> **EXERCISE**: Hunt for the word "添加新项" across the entries below, copying each line that holds it.
━━━━━━━━━━━━━━━━━━━━
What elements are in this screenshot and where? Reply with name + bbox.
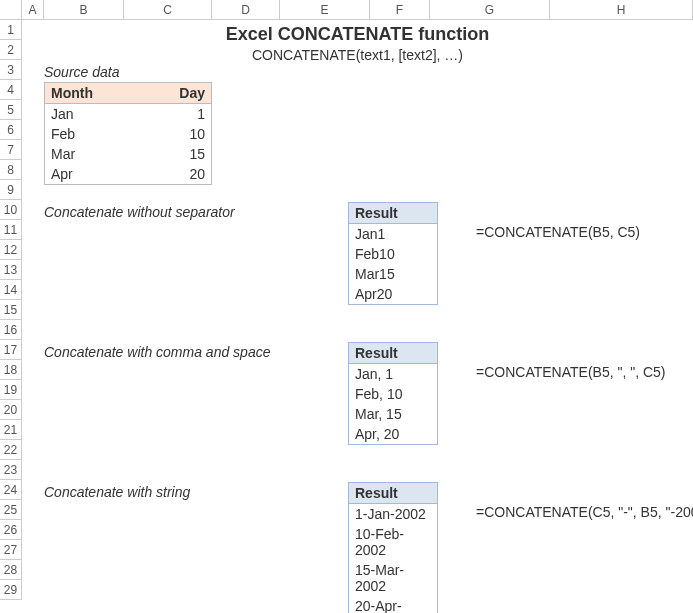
source-data-label: Source data	[44, 64, 120, 80]
result-cell[interactable]: Mar, 15	[349, 404, 438, 424]
row-header[interactable]: 23	[0, 460, 22, 480]
col-header-D[interactable]: D	[212, 0, 280, 20]
worksheet-content: Excel CONCATENATE function CONCATENATE(t…	[22, 20, 693, 613]
result-table: ResultJan1Feb10Mar15Apr20	[348, 202, 438, 305]
source-data-table: Month Day Jan1Feb10Mar15Apr20	[44, 82, 212, 185]
row-header[interactable]: 16	[0, 320, 22, 340]
row-header[interactable]: 2	[0, 40, 22, 60]
col-day-header: Day	[143, 83, 212, 104]
result-cell[interactable]: Mar15	[349, 264, 438, 284]
result-table: Result1-Jan-200210-Feb-200215-Mar-200220…	[348, 482, 438, 613]
cell-month[interactable]: Jan	[45, 104, 143, 125]
table-row: Apr20	[349, 284, 438, 305]
row-header[interactable]: 11	[0, 220, 22, 240]
col-header-A[interactable]: A	[22, 0, 44, 20]
example-label: Concatenate with comma and space	[44, 344, 270, 360]
row-header[interactable]: 21	[0, 420, 22, 440]
example-label: Concatenate without separator	[44, 204, 235, 220]
table-row: 10-Feb-2002	[349, 524, 438, 560]
formula-text[interactable]: =CONCATENATE(B5, C5)	[476, 224, 640, 240]
table-row: Jan1	[45, 104, 212, 125]
col-header-F[interactable]: F	[370, 0, 430, 20]
row-header[interactable]: 29	[0, 580, 22, 600]
table-row: Mar, 15	[349, 404, 438, 424]
col-header-C[interactable]: C	[124, 0, 212, 20]
result-cell[interactable]: 20-Apr-2002	[349, 596, 438, 613]
result-cell[interactable]: 10-Feb-2002	[349, 524, 438, 560]
result-cell[interactable]: Jan1	[349, 224, 438, 245]
formula-text[interactable]: =CONCATENATE(C5, "-", B5, "-2002")	[476, 504, 693, 520]
result-cell[interactable]: 15-Mar-2002	[349, 560, 438, 596]
col-header-H[interactable]: H	[550, 0, 693, 20]
result-header: Result	[349, 203, 438, 224]
row-header[interactable]: 27	[0, 540, 22, 560]
table-row: 15-Mar-2002	[349, 560, 438, 596]
col-month-header: Month	[45, 83, 143, 104]
row-header[interactable]: 13	[0, 260, 22, 280]
table-row: Feb10	[45, 124, 212, 144]
table-row: Mar15	[45, 144, 212, 164]
table-row: Jan, 1	[349, 364, 438, 385]
row-header[interactable]: 19	[0, 380, 22, 400]
row-header[interactable]: 7	[0, 140, 22, 160]
cell-month[interactable]: Apr	[45, 164, 143, 185]
row-header[interactable]: 1	[0, 20, 22, 40]
row-header[interactable]: 8	[0, 160, 22, 180]
col-header-G[interactable]: G	[430, 0, 550, 20]
cell-day[interactable]: 10	[143, 124, 212, 144]
row-header[interactable]: 20	[0, 400, 22, 420]
table-row: Apr, 20	[349, 424, 438, 445]
table-row: Feb10	[349, 244, 438, 264]
col-header-B[interactable]: B	[44, 0, 124, 20]
cell-day[interactable]: 20	[143, 164, 212, 185]
table-row: 20-Apr-2002	[349, 596, 438, 613]
row-header[interactable]: 17	[0, 340, 22, 360]
result-cell[interactable]: 1-Jan-2002	[349, 504, 438, 525]
row-header[interactable]: 15	[0, 300, 22, 320]
row-header[interactable]: 24	[0, 480, 22, 500]
table-header-row: Month Day	[45, 83, 212, 104]
result-cell[interactable]: Apr20	[349, 284, 438, 305]
result-cell[interactable]: Feb10	[349, 244, 438, 264]
page-title: Excel CONCATENATE function	[22, 24, 693, 45]
result-cell[interactable]: Jan, 1	[349, 364, 438, 385]
row-header[interactable]: 9	[0, 180, 22, 200]
row-header[interactable]: 14	[0, 280, 22, 300]
row-header[interactable]: 22	[0, 440, 22, 460]
page-subtitle: CONCATENATE(text1, [text2], …)	[22, 47, 693, 63]
row-header[interactable]: 25	[0, 500, 22, 520]
cell-month[interactable]: Feb	[45, 124, 143, 144]
table-row: Mar15	[349, 264, 438, 284]
result-table: ResultJan, 1Feb, 10Mar, 15Apr, 20	[348, 342, 438, 445]
table-row: Feb, 10	[349, 384, 438, 404]
cell-day[interactable]: 15	[143, 144, 212, 164]
select-all-corner[interactable]	[0, 0, 22, 20]
row-header[interactable]: 6	[0, 120, 22, 140]
formula-text[interactable]: =CONCATENATE(B5, ", ", C5)	[476, 364, 666, 380]
table-row: 1-Jan-2002	[349, 504, 438, 525]
row-header[interactable]: 18	[0, 360, 22, 380]
example-label: Concatenate with string	[44, 484, 190, 500]
cell-month[interactable]: Mar	[45, 144, 143, 164]
result-header: Result	[349, 483, 438, 504]
row-header[interactable]: 4	[0, 80, 22, 100]
row-header[interactable]: 10	[0, 200, 22, 220]
row-header[interactable]: 26	[0, 520, 22, 540]
result-cell[interactable]: Apr, 20	[349, 424, 438, 445]
row-header[interactable]: 28	[0, 560, 22, 580]
row-header[interactable]: 5	[0, 100, 22, 120]
cell-day[interactable]: 1	[143, 104, 212, 125]
col-header-E[interactable]: E	[280, 0, 370, 20]
column-headers-row: A B C D E F G H	[0, 0, 693, 20]
result-cell[interactable]: Feb, 10	[349, 384, 438, 404]
row-header[interactable]: 12	[0, 240, 22, 260]
result-header: Result	[349, 343, 438, 364]
row-header[interactable]: 3	[0, 60, 22, 80]
table-row: Apr20	[45, 164, 212, 185]
table-row: Jan1	[349, 224, 438, 245]
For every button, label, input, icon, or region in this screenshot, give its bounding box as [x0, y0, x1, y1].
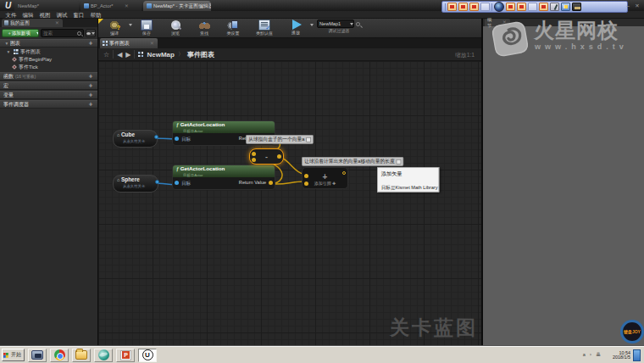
- chevron-down-icon: [92, 32, 95, 35]
- screen-share-icon[interactable]: [561, 3, 570, 11]
- projector-icon[interactable]: [572, 3, 581, 11]
- node-get-actor-location-2[interactable]: ƒGetActorLocation目标是Actor 目标 Return Valu…: [172, 165, 275, 190]
- node-tooltip: 添加矢量 目标是Kismet Math Library: [377, 167, 439, 193]
- pin-a-in[interactable]: [304, 174, 308, 178]
- close-icon[interactable]: ✕: [150, 41, 154, 46]
- section-functions[interactable]: 函数(16 可重载)＋: [0, 72, 97, 81]
- lens-icon[interactable]: [494, 2, 504, 12]
- window-tab-bp-actor[interactable]: BP_Actor*✕: [80, 1, 142, 11]
- quick-exit-icon[interactable]: [517, 3, 526, 11]
- compile-button[interactable]: 编译: [102, 20, 127, 40]
- unreal-icon: [142, 349, 153, 360]
- close-icon[interactable]: ✕: [55, 20, 59, 25]
- voice-broadcast-icon[interactable]: [539, 3, 548, 11]
- bubble-icon[interactable]: [307, 137, 312, 142]
- add-function-button[interactable]: ＋: [87, 73, 94, 80]
- chevron-down-icon[interactable]: [129, 24, 132, 26]
- menu-edit[interactable]: 编辑: [23, 11, 34, 19]
- bubble-icon[interactable]: [397, 159, 402, 165]
- save-button[interactable]: 保存: [134, 20, 159, 40]
- tree-item-tick[interactable]: 事件Tick: [0, 64, 97, 70]
- find-button[interactable]: 查找: [192, 20, 217, 40]
- tree-item-event-graph[interactable]: ▼事件图表: [0, 48, 97, 55]
- record-screen-icon[interactable]: [447, 3, 457, 11]
- pin-return-out[interactable]: [269, 181, 273, 185]
- taskbar-recorder-button[interactable]: [28, 349, 47, 362]
- window-mode-icon[interactable]: [506, 3, 515, 11]
- pin-result-out[interactable]: [277, 154, 281, 159]
- pin-result-out[interactable]: [342, 171, 346, 175]
- section-graphs[interactable]: ▼图表＋: [0, 39, 97, 47]
- pin-target-in[interactable]: [175, 137, 179, 141]
- window-controls[interactable]: – ✕: [626, 3, 641, 8]
- record-region-icon[interactable]: [469, 3, 479, 11]
- back-icon[interactable]: ◀: [117, 51, 122, 59]
- pin-b-in[interactable]: [252, 158, 256, 162]
- node-cube[interactable]: ⌂Cube 从永久性关卡: [113, 130, 158, 148]
- taskbar-powerpoint-button[interactable]: [116, 349, 135, 362]
- debug-object-dropdown[interactable]: NewMap1: [317, 20, 354, 28]
- keyboard-joy-badge: 键盘JOY: [620, 320, 644, 343]
- window-tab-newmap[interactable]: NewMap*: [14, 1, 79, 11]
- menu-help[interactable]: 帮助: [91, 11, 102, 19]
- class-defaults-button[interactable]: 类默认值: [249, 20, 280, 40]
- my-blueprint-panel: 我的蓝图 ✕ ＋添加新项 搜索 ▼图表＋ ▼事件图表 事件BeginPlay 事…: [0, 19, 98, 346]
- node-add[interactable]: + 添加引脚 ✚: [302, 167, 348, 189]
- section-dispatchers[interactable]: 事件调度器＋: [0, 100, 97, 109]
- favorite-icon[interactable]: ☆: [103, 51, 109, 59]
- window-tab-level-blueprint[interactable]: NewMap* - 关卡蓝图编辑器✕: [143, 1, 211, 11]
- tray-icon[interactable]: ◔: [589, 352, 591, 357]
- chevron-down-icon[interactable]: [310, 24, 314, 26]
- browse-button[interactable]: 浏览: [163, 20, 188, 40]
- menu-file[interactable]: 文件: [6, 11, 17, 19]
- add-variable-button[interactable]: ＋: [87, 92, 94, 98]
- powerpoint-icon: [120, 350, 131, 360]
- add-macro-button[interactable]: ＋: [87, 82, 94, 89]
- clock[interactable]: 10:54 2018/1/5: [613, 350, 630, 360]
- tab-my-blueprint[interactable]: 我的蓝图 ✕: [2, 19, 63, 27]
- node-subtract[interactable]: -: [249, 148, 284, 165]
- search-icon[interactable]: [356, 22, 360, 26]
- start-button[interactable]: 开始: [2, 349, 25, 361]
- taskbar-unreal-button[interactable]: [138, 349, 157, 362]
- menu-debug[interactable]: 调试: [57, 11, 68, 19]
- pin-b-in[interactable]: [304, 182, 308, 186]
- close-icon[interactable]: ✕: [125, 3, 129, 8]
- breadcrumb-root[interactable]: NewMap: [147, 51, 174, 59]
- comment-bubble-1: 从球指向盒子的一个向量a: [246, 135, 314, 144]
- section-variables[interactable]: 变量＋: [0, 91, 97, 99]
- tray-icon[interactable]: 🖶: [596, 352, 601, 357]
- add-graph-button[interactable]: ＋: [87, 40, 94, 47]
- node-sphere[interactable]: ⌂Sphere 从永久性关卡: [113, 175, 158, 193]
- unreal-logo-icon: U: [3, 0, 14, 11]
- forward-icon[interactable]: ▶: [125, 51, 130, 59]
- taskbar-browser-button[interactable]: [94, 349, 113, 362]
- expand-icon: ▼: [5, 41, 9, 45]
- record-window-icon[interactable]: [458, 3, 468, 11]
- tab-event-graph[interactable]: 事件图表 ✕: [100, 38, 158, 48]
- details-panel: 细节✕ 火星网校 www.hxsd.tv 键盘JOY: [481, 19, 644, 346]
- pin-object-out[interactable]: [155, 180, 159, 184]
- menu-view[interactable]: 视图: [40, 11, 51, 19]
- add-new-button[interactable]: ＋添加新项: [2, 29, 39, 37]
- ime-icon[interactable]: a: [582, 352, 585, 357]
- show-desktop-icon[interactable]: [633, 349, 641, 361]
- class-settings-button[interactable]: 类设置: [220, 20, 246, 40]
- tree-item-begin-play[interactable]: 事件BeginPlay: [0, 56, 97, 63]
- pin-a-in[interactable]: [252, 152, 256, 156]
- add-dispatcher-button[interactable]: ＋: [87, 101, 94, 108]
- taskbar-folder-button[interactable]: [72, 349, 91, 362]
- section-macros[interactable]: 宏＋: [0, 81, 97, 90]
- search-input[interactable]: 搜索: [41, 29, 84, 37]
- pen-icon[interactable]: [550, 3, 559, 11]
- event-graph-canvas[interactable]: 关卡蓝图 ⌂Cube 从永久性关卡 ⌂Sphere 从永久性关卡 ƒGetAct…: [98, 61, 481, 346]
- watermark: 火星网校 www.hxsd.tv: [483, 19, 644, 78]
- menu-window[interactable]: 窗口: [74, 11, 85, 19]
- taskbar-chrome-button[interactable]: [50, 349, 69, 362]
- breadcrumb-current[interactable]: 事件图表: [187, 50, 214, 59]
- pin-object-out[interactable]: [154, 135, 158, 139]
- play-button[interactable]: 播放: [283, 20, 308, 39]
- pin-target-in[interactable]: [175, 181, 179, 185]
- add-pin-button[interactable]: 添加引脚 ✚: [311, 181, 339, 187]
- visibility-filter-button[interactable]: [86, 29, 96, 37]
━━━━━━━━━━━━━━━━━━━━
> **TASK OUTPUT**:
- my-blueprint-panel: 我的蓝图 ✕ ＋添加新项 搜索 ▼图表＋ ▼事件图表 事件BeginPlay 事…: [0, 19, 98, 346]
- add-new-button[interactable]: ＋添加新项: [2, 29, 39, 37]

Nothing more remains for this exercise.